Balancing Frugality with Generosity

Balancing Frugality with Generosity

April is finally behind us, but I feel safe in saying that Americans all over the country are probably still grumbling about their income taxes. On April 15th, I started googling information about the history of income tax in this country, with the intention of writing a blog. I am just now writing it, but I don’t expect that this subject will go away, especially in an election year.

Most of us learn much of our history from movies, from political rhetoric, or from word of mouth. When it comes to income tax, the oral history I learned went something like this: There was no income tax before Franklin D. Roosevelt. He introduced it as part of the New Deal, and we have been stuck with it ever since. During Republican administrations, taxes have been lower, but Democrats always bump them up to support their social programs.

What I learned from comparing different posts on Google and Yahoo is quite different from what I had believed, and what I think most of the public still believes. Income taxes had been temporarily levied by different states for different reasons in special circumstances. Abraham Lincoln collected an income tax to support the union effort in the Civil War. But the first federal income tax was started in 1913.

What follows is a simplified presentation of the federal income tax rate on the wealthiest among us from FDR until now:

  • F.D.R.: Just under 94% for income over $200,000 in order to support World War II.
  • Harry Truman: 92% for income over $400,000, still to support the war effort and rebuilding.
  • Dwight D. Eisenhower: In 1954, the 92% margin rate decreased to 91% for income over $400,000. The long term capital gains tax of 25% remained in place for a decade.
  • John F. Kennedy: The tax rate inherited from Eisenhower remained throughout the Kennedy administration: 91% on income over $400,00, and 25% capital gains tax.
  • Lyndon B. Johnson: The Revenue Act of 1964 cut taxes for the wealthy below 90% for the first time in 20 years. They dropped to 77% for income over $400,000, and 75.25% for people with income over $200,000 a year. The capital gains tax  began to rise; it peaked in the mid-70’s.
  • Richard M. Nixon: The rate on income over $200,000 ranged from 77% to 70%; capital gains rates ranged from 27.5% t0 36.5%.
  • Gerald Ford: 70% for income over $200,000; capital gains, from 36.5% to a little under 40%.
  • Jimmy Carter: 70% for income over $203,200; capital gains ranged from 39.875% to 28%.
  • Ronald Reagan: A little over 69% for income exceeding $215,400, and 28% for income over $129,750. Capital gains tax ranged from 20% to 28%.
  • George H.W. Bush: 31% for anyone earning over $86,500. So his administration dropped the percentage but widened the definition of high income bracket.

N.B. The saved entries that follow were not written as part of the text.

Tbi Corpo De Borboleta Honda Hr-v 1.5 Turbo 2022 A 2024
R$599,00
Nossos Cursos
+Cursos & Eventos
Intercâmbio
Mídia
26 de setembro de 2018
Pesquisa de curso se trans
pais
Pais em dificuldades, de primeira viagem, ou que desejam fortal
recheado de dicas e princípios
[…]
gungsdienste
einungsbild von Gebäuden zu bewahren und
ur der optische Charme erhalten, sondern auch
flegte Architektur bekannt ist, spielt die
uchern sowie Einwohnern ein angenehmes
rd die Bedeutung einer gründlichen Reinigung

The rate became 28% for anyone earning over $30,950. Capital gains tax ranged from 28% to almost 29%.
  • Bill Clinton: At 39.6% for earners over $250,000, the tax rate stayed the same for the highest earners, but the cut-off rate increased by $47,350. Capital gains tax decreased by 8%.
  • George W. Bush: 40% for earners over $297,350, 35% for earners over $357,700. Capital gains tax ranged from 21.17% to 15.35%. thus he decreased the rate by 4% for top earners and the capital gains rate by 15%.
  • Barak Obama: 35% for over $388,350 income and 15% capital gains rate. Thus the Bush tax rates have remained the same throughout the Obama administration.

One can draw one’s own conclusions from this data, but it does seem to defy the common assumptions. These figures, of course, don’t include inheritance taxes, state income taxes and sales taxes, or corporate taxes. The figures don’t take into account tax loopholes or money hidden in foreign bank accounts, which have always been part of the equation.

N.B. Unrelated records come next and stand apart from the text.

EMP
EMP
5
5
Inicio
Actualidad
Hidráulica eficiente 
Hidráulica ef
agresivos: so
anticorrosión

But it does put to rest the idea that federal income taxes are higher than ever because of rampant big government. Certainly there is plenty of government waste and bureaucratic extravagance. But it is also true that we must respond to crises like heightened need for national defense, a growing elderly population in need of Social Security and health care, and previously unprecedented environmental threats by opening our pocketbooks. As usual, I am pointing fingers in both directions. Balance the budget both by increasing taxes and by eliminating waste and unnecessary spending. Our national debt is intimidating. The way to “make American great again” is to return to our forbears’ habits of both being more frugal and more generous when it comes to the public good.